Now, let's see what movies have the highest 0 dimension. Since we have a data frame, we can use nlargest
:
mt_P_df.nlargest(5, 'MD0')
MD0 | MD1 | MD2 | MD3 | MD4 | |
---|---|---|---|---|---|
movieId | |||||
260 | 22.462252 | -8.466508 | 16.765136 | -7.705190 | -5.162488 |
296 | 18.786882 | 5.663466 | -6.104237 | 13.731377 | 1.411248 |
79132 | 15.794102 | -8.038224 | -1.889724 | -1.827832 | 5.055682 |
2959 | 15.044625 | -1.071897 | -9.625266 | 3.079433 | 3.910763 |
2571 | 15.021538 | -10.273176 | 4.950140 | -1.015959 | 3.954582 |
But these aren't meaningful. Let's join with movies
to get titles:
mt_P_df.nlargest(5, 'MD0').join(movies['title'])
MD0 | MD1 | MD2 | MD3 | MD4 | title | |
---|---|---|---|---|---|---|
movieId | ||||||
260 | 22.462252 | -8.466508 | 16.765136 | -7.705190 | -5.162488 | Star Wars: Episode IV - A New Hope (1977) |
296 | 18.786882 | 5.663466 | -6.104237 | 13.731377 | 1.411248 | Pulp Fiction (1994) |
79132 | 15.794102 | -8.038224 | -1.889724 | -1.827832 | 5.055682 | Inception (2010) |
2959 | 15.044625 | -1.071897 | -9.625266 | 3.079433 | 3.910763 | Fight Club (1999) |
2571 | 15.021538 | -10.273176 | 4.950140 | -1.015959 | 3.954582 | Matrix, The (1999) |
What about the second dimension?
mt_P_df.nlargest(5, 'MD1').join(movies['title'])

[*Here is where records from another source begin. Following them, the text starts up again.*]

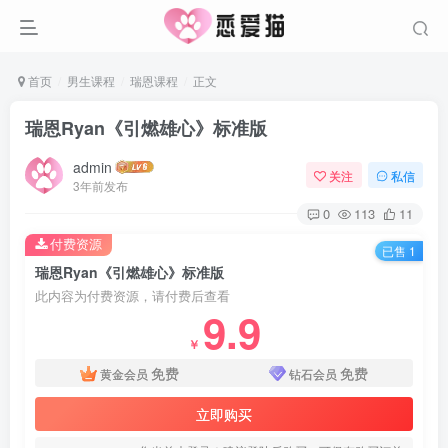
首页
男生课程
瑞恩课程
正文
瑞恩Ryan《引燃雄心》标准版
admin
关注
私信
3年前发布
0
113
11
付费资源
已售 1
瑞恩Ryan《引燃雄心》标准版
此内容为付费资源，请付费后查看
9.9
￥
免费
免费
黄金会员
钻石会员
立即购买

MD0 | MD1 | MD2 | MD3 | MD4 | title | |
---|---|---|---|---|---|---|
movieId | ||||||
356 | 14.526421 | 11.795361 | 1.283543 | -5.822479 | -5.868638 | Forrest Gump (1994) |
1197 | 7.738679 | 6.938436 | 3.866916 | -1.371170 | 0.029446 | Princess Bride, The (1987) |
4306 | 4.914259 | 6.918061 | 4.411453 | -0.466859 | 1.774408 | Shrek (2001) |
46578 | 5.090094 | 6.496026 | 0.156534 | 1.678212 | 3.066294 | Little Miss Sunshine (2006) |
4886 | 3.782889 | 6.223932 | 3.952054 | 0.045252 | 1.820286 | Monsters, Inc. (2001) |
Up to you whether you think these have a meaningful relationship.
What are the top tags for the first dimension - that is another interesting question.
I'm going to take a slightly different approach this time. I'm going to use np.argsort
, which returns indexes corresponding to the sorted order of a NumPy array. The last ones will be the largest values. If I argsort a row of the mt_svd.components_
matrix, it will sort the tags by that feature; I can use the tag IDs of the highest-valued tags to get the tag names from the tag index.
Let's go!
tag_idx[np.argsort(mt_svd.components_[0, :])[-5:]]
Index(['funny', 'based on a book', 'atmospheric', 'sci-fi', 'action'], dtype='object')
This means that movies with these tags will score highly on this feature.
Since there is a popularity component to our data (people add more tags to popular movies), there is a very good chance that the first feature will effectively be popularity.
Your Turn¶
We can also decompose the ratings matrix: users rating movies.
What are the top movies if we do that?